• [TASK BRIEF]:
The reply must repeat each entry exactly and contain no pictures.

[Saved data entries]
* * *

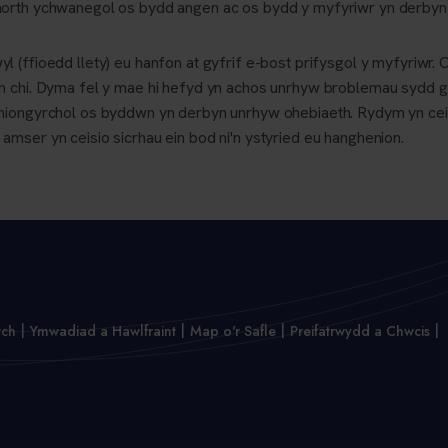
morth ychwanegol os bydd angen ac os bydd y myfyriwr yn derbyn
 (ffioedd llety) eu hanfon at gyfrif e-bost prifysgol y myfyriwr. O
h chi. Dyma fel y mae hi hefyd yn achos unrhyw broblemau sydd g
uniongyrchol os byddwn yn derbyn unrhyw ohebiaeth. Rydym yn ce
mser yn ceisio sicrhau ein bod ni'n ystyried eu hanghenion.
wch
Ymwadiad a Hawlfraint
Map o'r Safle
Preifatrwydd a Chwcis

* * *

• [WRITTEN RESPONSE]:
morth ychwanegol os bydd angen ac os bydd y myfyriwr yn derbyn
 (ffioedd llety) eu hanfon at gyfrif e-bost prifysgol y myfyriwr. O
h chi. Dyma fel y mae hi hefyd yn achos unrhyw broblemau sydd g
uniongyrchol os byddwn yn derbyn unrhyw ohebiaeth. Rydym yn ce
mser yn ceisio sicrhau ein bod ni'n ystyried eu hanghenion.
wch
Ymwadiad a Hawlfraint
Map o'r Safle
Preifatrwydd a Chwcis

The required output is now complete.